Work required - Scan the entries that follow and give only the number of lines containing "Bileklikler".

Record extracts -
-=-=-

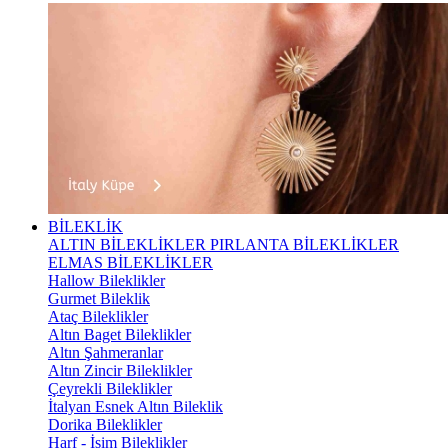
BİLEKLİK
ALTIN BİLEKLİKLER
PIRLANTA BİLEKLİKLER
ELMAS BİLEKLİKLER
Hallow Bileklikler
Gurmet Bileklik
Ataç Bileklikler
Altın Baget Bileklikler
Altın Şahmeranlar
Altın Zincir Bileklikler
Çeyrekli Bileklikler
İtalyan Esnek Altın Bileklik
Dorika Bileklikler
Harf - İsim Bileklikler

-=-=-

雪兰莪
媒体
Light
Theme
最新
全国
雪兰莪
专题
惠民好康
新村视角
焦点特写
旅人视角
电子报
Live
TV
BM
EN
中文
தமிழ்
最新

-=-=-

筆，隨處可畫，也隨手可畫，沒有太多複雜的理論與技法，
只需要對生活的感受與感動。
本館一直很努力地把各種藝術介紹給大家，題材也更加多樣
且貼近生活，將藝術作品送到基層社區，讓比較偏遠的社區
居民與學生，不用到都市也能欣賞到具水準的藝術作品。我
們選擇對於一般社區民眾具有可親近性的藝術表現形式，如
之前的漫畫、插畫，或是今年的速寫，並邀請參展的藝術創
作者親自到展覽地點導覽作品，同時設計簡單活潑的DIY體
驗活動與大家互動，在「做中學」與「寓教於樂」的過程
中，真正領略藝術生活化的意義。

-=-=-

Result of this exercise - 7